Interestingly, most amino acid levels increased after surgery. This effect was not related to the extent of surgery as defined by breast-conserving surgery or lumpectomy versus mastectomy. One possible explanation could be the presence of physiological postoperative inflammation as a part of the wound healing process. It is unclear, however, why the increase in AA from pre- to postoperative levels was higher in HD than BrCA. Minet-Quinard et al., who described a normalization of three preoperatively increased amino acids after surgical tumor removal, did not observe any rise in amino acid levels, however, only three amino acids were studied in this respect [24].

Even though several publications describe changes in amino acid levels in cancer patients versus healthy controls, explanatory models are scarce. In some cancers, decreased levels of selected amino acids have been interpreted as the results of high-demand tumor metabolism associated with early signs of malnutrition. The fact that none of the 15 measured amino acids in this study showed decreased levels in comparison with healthy donors suggests that the tumor stage in the study population was not advanced enough for the tumor burden to diminish the amino acid pool. This notion of a population with mostly early-stage breast cancer is supported by the fact that the vast majority (70.7%) was node negative and the median tumor size was only 16 mm (Table 1). Increased levels of serine may be explained by the increased enzymatic activity involved in serine biosynthesis in tumor cells [25]. The increased glutamate levels could be interpreted as a sign of increased glutamine metabolism in the tumor, however, this does not explain the parallel rise of glutamine [26]. Alanine, glutamate, serine, glycine and aspartate may be produced by tumor cells themselves [27]. It would clearly be of significant interest to perform a similar analysis on the sera of patients with late-stage breast cancer in order to compare AA levels to the results from the current cohort under the assumption that more advanced disease might instead lead to the consumption of AA.
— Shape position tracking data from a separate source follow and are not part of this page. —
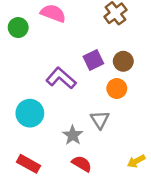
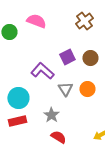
orange circle: (117, 89) -> (87, 89), moved
gray triangle: (100, 120) -> (65, 89), moved
red rectangle: (29, 164) -> (17, 121), moved, turned -42

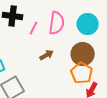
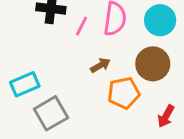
orange pentagon: (82, 73) -> (124, 93), moved, turned 30

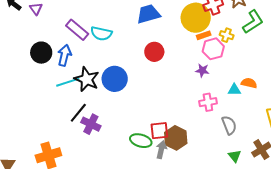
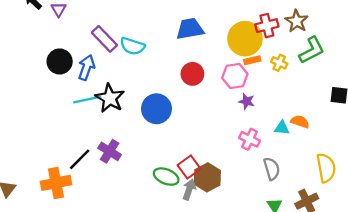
pink hexagon: (213, 49) -> (235, 76), moved
blue circle: (115, 79) -> (156, 109), moved
pink cross: (208, 102) -> (249, 139), turned 30
black line: (78, 113) -> (80, 159), moved
red square: (159, 131) -> (189, 167), turned -36

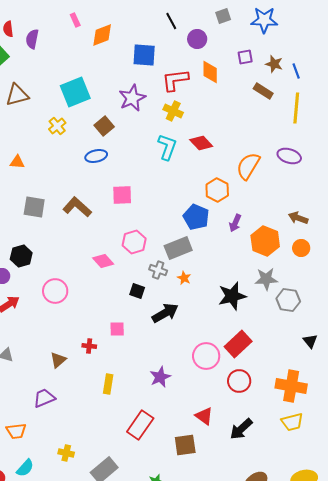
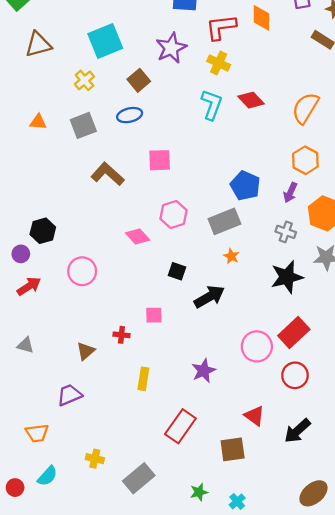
orange semicircle: (248, 166) -> (305, 108), moved
orange hexagon: (217, 190) -> (305, 160), moved
gray square: (34, 207) -> (83, 125), moved, turned -30
gray cross: (158, 270) -> (286, 232), moved

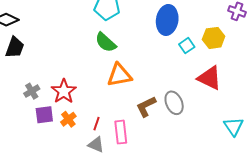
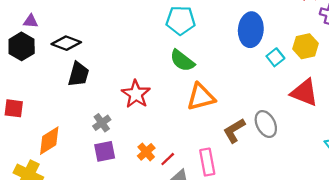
red star: (64, 91) -> (136, 94), moved
purple square: (44, 115) -> (105, 151), moved
red line: (97, 124) -> (168, 159), moved, turned 32

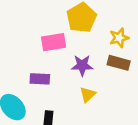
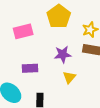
pink rectangle: (54, 42) -> (23, 31), moved

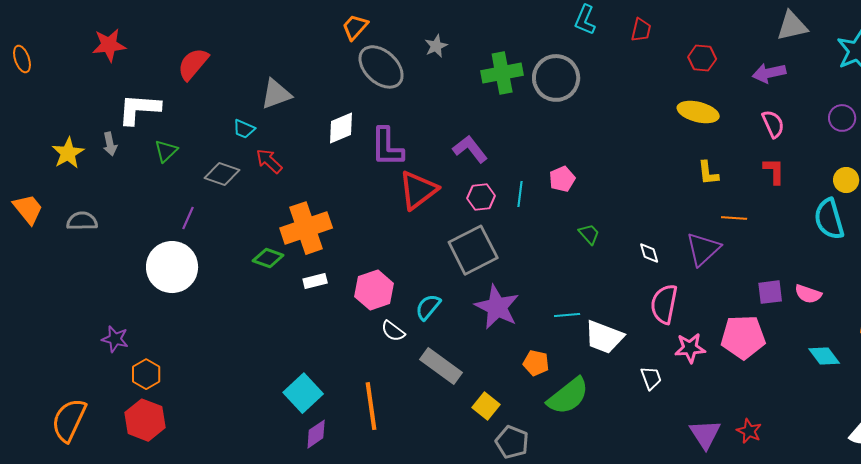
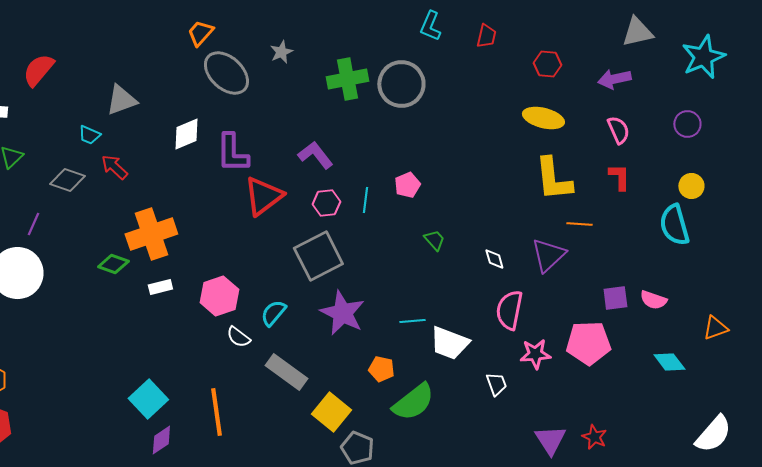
yellow L-shape: (708, 173) -> (553, 179), size x1.8
yellow square: (486, 406) -> (331, 412), size x1.4

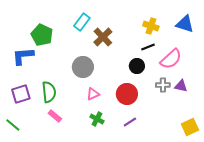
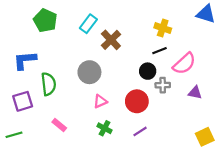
blue triangle: (185, 24) -> (206, 14), moved
green pentagon: (42, 35) -> (45, 20), moved
gray cross: (163, 85) -> (163, 85), moved
green semicircle: (49, 92) -> (48, 84), moved
green line: (13, 125) -> (14, 135), turned -56

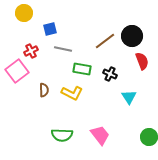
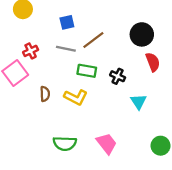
blue square: (50, 29) -> (67, 22), moved
brown line: (105, 41) -> (93, 40), moved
In addition to the nutritional demands of the tumor, an important starting point of this study was the expected depletion of L-arginine through immune cells, based on the increase in myeloid cells over-expressing the enzyme arginase 1 in the same patient cohort [14]. However, this was not the case. The principal component (PC1) representing preoperative AA levels correlated instead with a pro-inflammatory immunological profile. The somewhat surprising association of the PC1 with Fas-ligand expression on cytotoxic T-cells may support the earlier notion of a mixed signature of activation and suppression in T-cells from early-stage breast cancer patients [16].

As shown in several publications [4, 28], AA levels have the potential to be used as diagnostic tools discriminating between cancer patients and healthy subjects. The small sample size in the present study served as a pilot investigation showing a second principal component (PC2) with good accuracy as a diagnostic test which could potentially be developed further. This may serve as a hypothesis-generating finding which needs to be validated in a larger patient cohort.

Conclusions

This prospective study of 41 breast cancer patients (BrCA) and nine healthy donors (HD) with benign breast lesions showed significantly higher serum levels in eight out of 15 amino acids in BrCA than HD. Increased amino acid levels correlated with several pro-inflammatory immunological factors and a more aggressive intrinsic tumor subtype. Creating a principal component of significantly different amino acids and testing it for prediction of health state, a threshold value was defined resulting in a good discriminatory power between healthy donors and breast cancer patients with potential utility as a diagnostic test. These findings warrant validation in a larger cohort.